Dataset entries
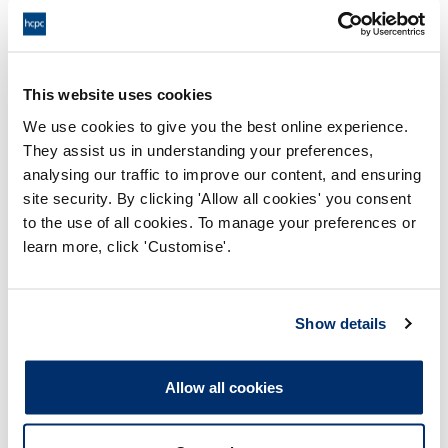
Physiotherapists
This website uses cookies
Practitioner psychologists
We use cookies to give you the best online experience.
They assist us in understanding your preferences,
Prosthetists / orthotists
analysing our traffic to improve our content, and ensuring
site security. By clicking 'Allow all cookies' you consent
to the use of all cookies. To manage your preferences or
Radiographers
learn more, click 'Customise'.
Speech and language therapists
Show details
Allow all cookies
--
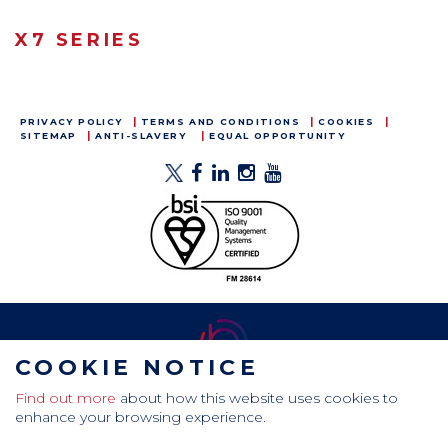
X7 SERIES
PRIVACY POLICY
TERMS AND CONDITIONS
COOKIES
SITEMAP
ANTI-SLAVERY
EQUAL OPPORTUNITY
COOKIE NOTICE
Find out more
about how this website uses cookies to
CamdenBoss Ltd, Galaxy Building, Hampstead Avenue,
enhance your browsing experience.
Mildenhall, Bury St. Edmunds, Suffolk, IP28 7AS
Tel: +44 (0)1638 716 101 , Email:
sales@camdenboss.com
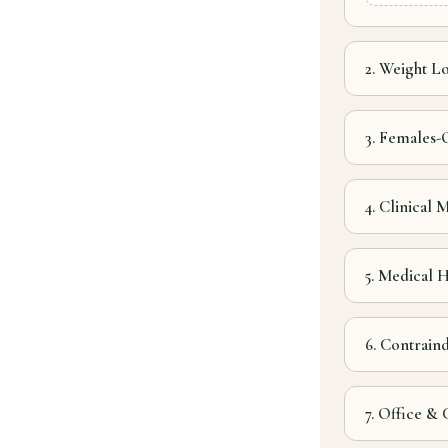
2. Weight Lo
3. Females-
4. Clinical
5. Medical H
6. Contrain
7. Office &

§ Work required
Your answer should be the exact lines above from the one containing "ANTI-SLAVERY" through the one containing "7. Office &", with both end lines kept and the pictures removed, please.

§ Solution for this task
ANTI-SLAVERY
EQUAL OPPORTUNITY
COOKIE NOTICE
Find out more
about how this website uses cookies to
CamdenBoss Ltd, Galaxy Building, Hampstead Avenue,
enhance your browsing experience.
Mildenhall, Bury St. Edmunds, Suffolk, IP28 7AS
Tel: +44 (0)1638 716 101 , Email:
sales@camdenboss.com
2. Weight Lo
3. Females-
4. Clinical
5. Medical H
6. Contrain
7. Office &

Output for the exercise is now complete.